YOUR TASK — Keep the wording of the records intact as you retype them, and omit every image.

PROVIDED DATA —
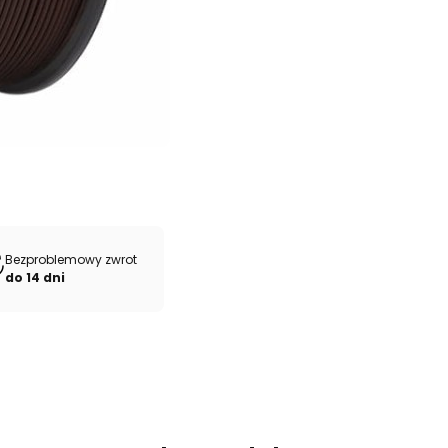
Bezproblemowy zwrot
do 14 dni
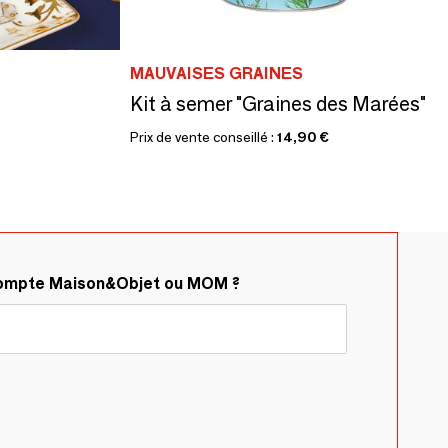
MAUVAISES GRAINES
Kit à semer "Graines des Marées"
Prix de vente conseillé :
14,90 €
compte Maison&Objet ou MOM ?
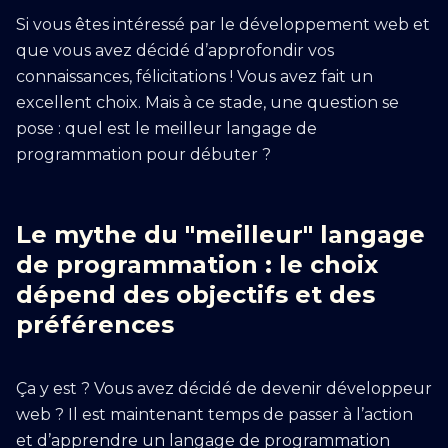
Si vous êtes intéressé par le développement web et
que vous avez décidé d’approfondir vos
connaissances, félicitations ! Vous avez fait un
excellent choix. Mais à ce stade, une question se
pose : quel est le meilleur langage de
programmation pour débuter ?
Le mythe du "meilleur" langage
de programmation : le choix
dépend des objectifs et des
préférences
Ça y est ? Vous avez décidé de devenir développeur
web ? Il est maintenant temps de passer à l’action
et d’apprendre un langage de programmation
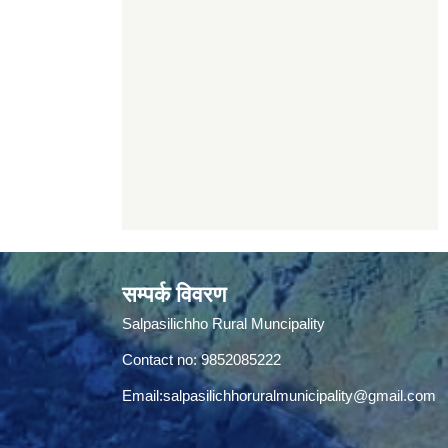
सम्पर्क विवरण
Salpasilichho Rural Muncipality
Contact no: 9852085222
Email:
salpasilichhoruralmunicipality@gmail.com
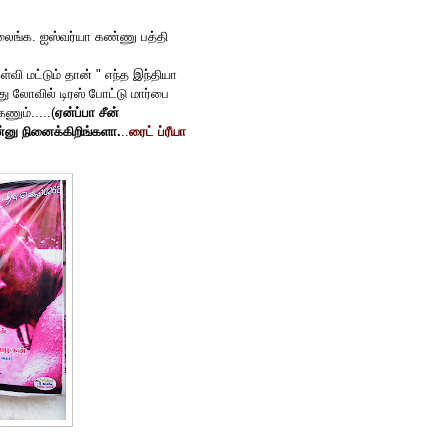
ைங்க. ஐஸ்வர்யா கண்ணு பத்தி
ி மட்டும் தான் " எந்த இந்தியா
து லோவில் டிரஸ் போட்டு மார்பை
ணும்.....(
ஏன்ப்பா சீன்
ன்னு நினைக்கிறிங்களா.
..
ரைட் ப்ரீயா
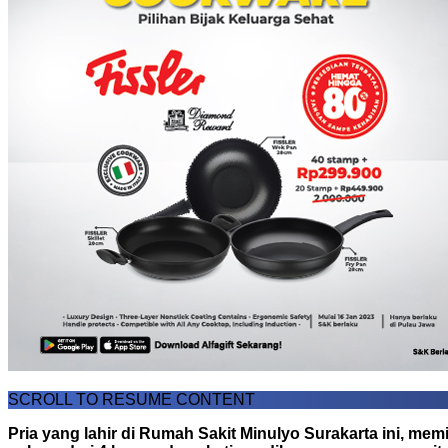
SCROLL TO RESUME CONTENT
Pria yang lahir di Rumah Sakit Minulyo Surakarta ini, m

SOLVED EXERCISE —
Bezproblemowy zwrot
do 14 dni
MAUVAISES GRAINES
Kit à semer "Graines des Marées"
Prix de vente conseillé :
14,90 €
compte Maison&Objet ou MOM ?
Si vous êtes intéressé par le développement web et
que vous avez décidé d’approfondir vos
connaissances, félicitations ! Vous avez fait un
excellent choix. Mais à ce stade, une question se
pose : quel est le meilleur langage de
programmation pour débuter ?
Le mythe du "meilleur" langage
de programmation : le choix
dépend des objectifs et des
préférences
Ça y est ? Vous avez décidé de devenir développeur
web ? Il est maintenant temps de passer à l’action
et d’apprendre un langage de programmation
सम्पर्क विवरण
Salpasilichho Rural Muncipality
Contact no: 9852085222
Email:
salpasilichhoruralmunicipality@gmail.com
ைங்க. ஐஸ்வர்யா கண்ணு பத்தி
ி மட்டும் தான் " எந்த இந்தியா
து லோவில் டிரஸ் போட்டு மார்பை
ணும்.....(
ஏன்ப்பா சீன்
ன்னு நினைக்கிறிங்களா.
..
ரைட் ப்ரீயா
SCROLL TO RESUME CONTENT
Pria yang lahir di Rumah Sakit Minulyo Surakarta ini, m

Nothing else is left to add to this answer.